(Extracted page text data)
+---+
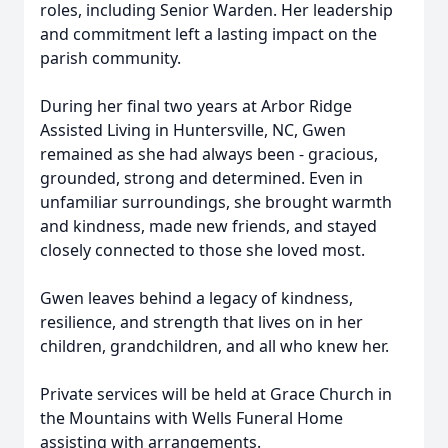
roles, including Senior Warden. Her leadership
and commitment left a lasting impact on the
parish community.
During her final two years at Arbor Ridge
Assisted Living in Huntersville, NC, Gwen
remained as she had always been - gracious,
grounded, strong and determined. Even in
unfamiliar surroundings, she brought warmth
and kindness, made new friends, and stayed
closely connected to those she loved most.
Gwen leaves behind a legacy of kindness,
resilience, and strength that lives on in her
children, grandchildren, and all who knew her.
Private services will be held at Grace Church in
the Mountains with Wells Funeral Home
assisting with arrangements.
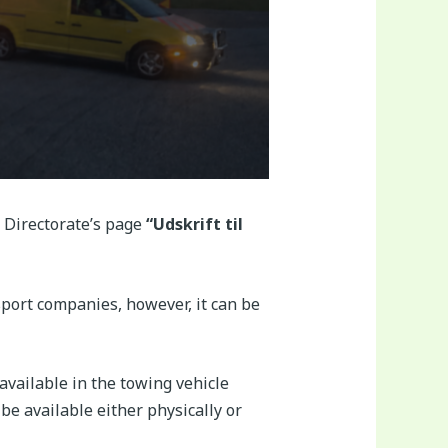
 Directorate’s page
“Udskrift til
sport companies, however, it can be
available in the towing vehicle
be available either physically or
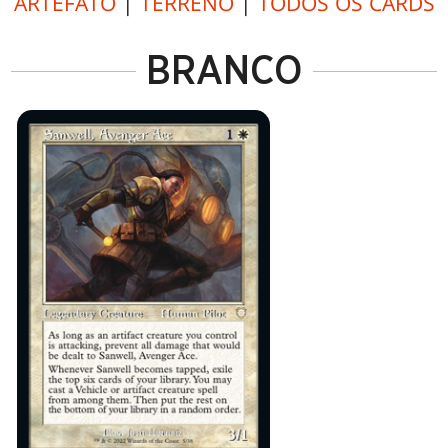
ARTEFATO
|
TERRENO
|
TODOS OS CARDS
BRANCO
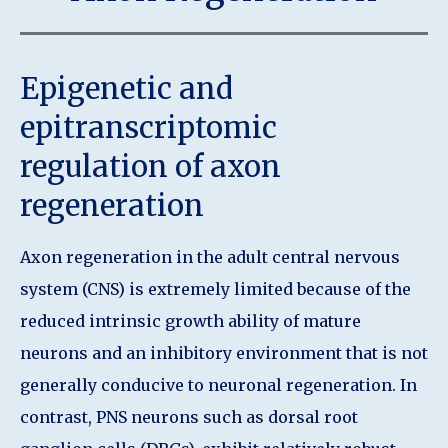
Epigenetic and
epitranscriptomic
regulation of axon
regeneration
Axon regeneration in the adult central nervous
system (CNS) is extremely limited because of the
reduced intrinsic growth ability of mature
neurons and an inhibitory environment that is not
generally conducive to neuronal regeneration. In
contrast, PNS neurons such as dorsal root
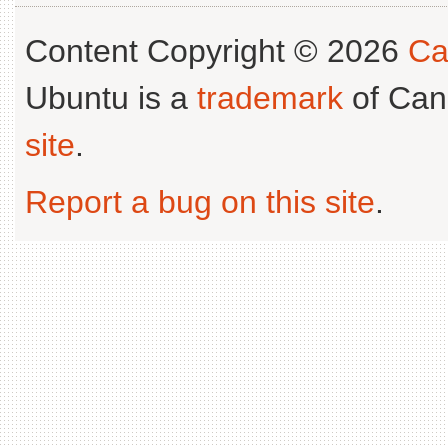
Content Copyright © 2026
Ca
Ubuntu is a
trademark
of Can
site
.
Report a bug on this site
.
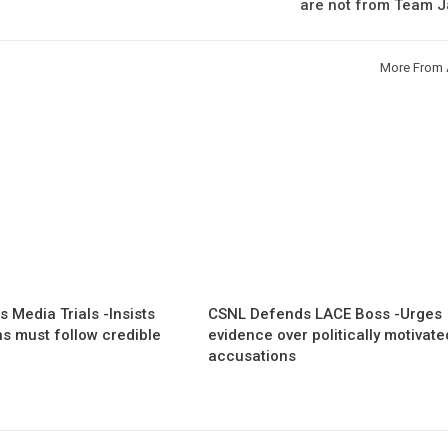
are not from Team J
More From 
 Media Trials -Insists
CSNL Defends LACE Boss -Urges
ns must follow credible
evidence over politically motivate
accusations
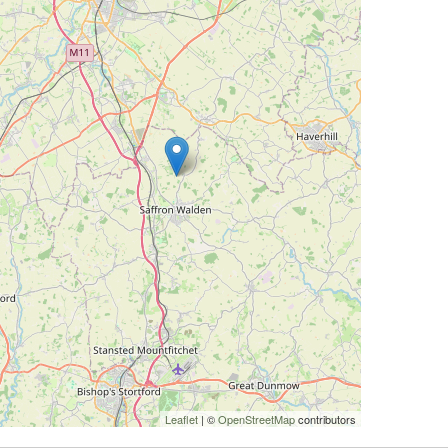
Leaflet
| ©
OpenStreetMap
contributors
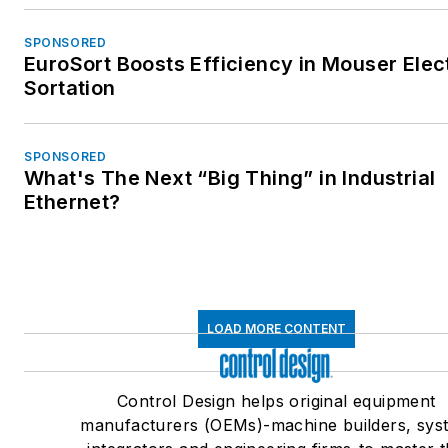
SPONSORED
EuroSort Boosts Efficiency in Mouser Elec
Sortation
SPONSORED
What's The Next “Big Thing” in Industrial
Ethernet?
LOAD MORE CONTENT
Control Design helps original equipment
manufacturers (OEMs)-machine builders, sys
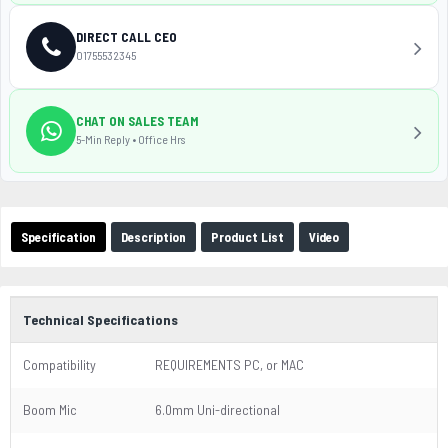
DIRECT CALL CEO
01755532345
CHAT ON SALES TEAM
5-Min Reply • Office Hrs
Specification
Description
Product List
Video
Technical Specifications
Compatibility
REQUIREMENTS PC, or MAC
Boom Mic
6.0mm Uni-directional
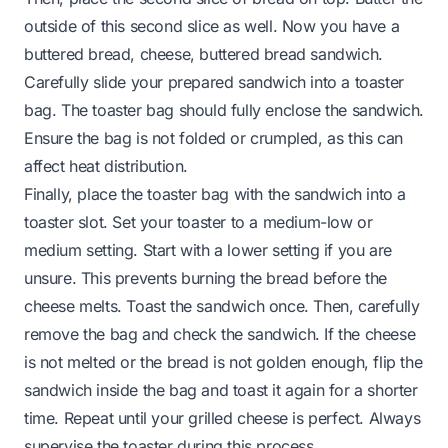
outside of this second slice as well. Now you have a
buttered bread, cheese, buttered bread sandwich.
Carefully slide your prepared sandwich into a toaster
bag. The toaster bag should fully enclose the sandwich.
Ensure the bag is not folded or crumpled, as this can
affect heat distribution.
Finally, place the toaster bag with the sandwich into a
toaster slot. Set your toaster to a medium-low or
medium setting. Start with a lower setting if you are
unsure. This prevents burning the bread before the
cheese melts. Toast the sandwich once. Then, carefully
remove the bag and check the sandwich. If the cheese
is not melted or the bread is not golden enough, flip the
sandwich inside the bag and toast it again for a shorter
time. Repeat until your grilled cheese is perfect. Always
supervise the toaster during this process.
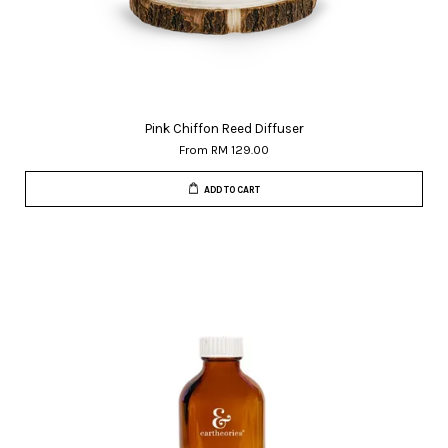
Pink Chiffon Reed Diffuser
From
RM 129.00
ADD TO CART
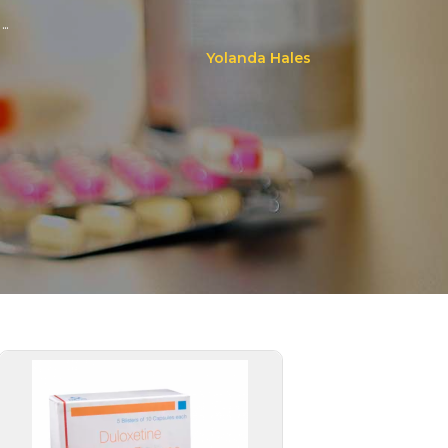
..
Yolanda Hales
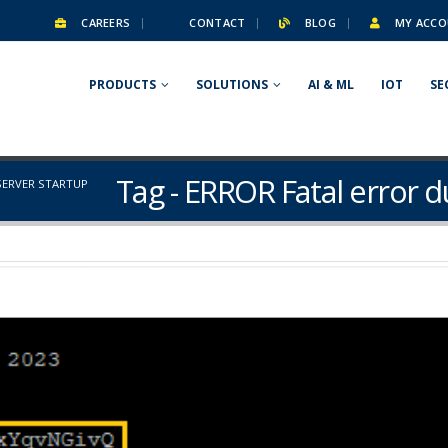
CAREERS
CONTACT
BLOG
MY ACCO
PRODUCTS
SOLUTIONS
AI & ML
IOT
SE
Tag - ERROR Fatal error d
SERVER STARTUP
+---+
Lines holding "neurons" in the data above: copy each of them.

__OUTPUT FOR THIS TASK__
neurons and an inhibitory environment that is not
contrast, PNS neurons such as dorsal root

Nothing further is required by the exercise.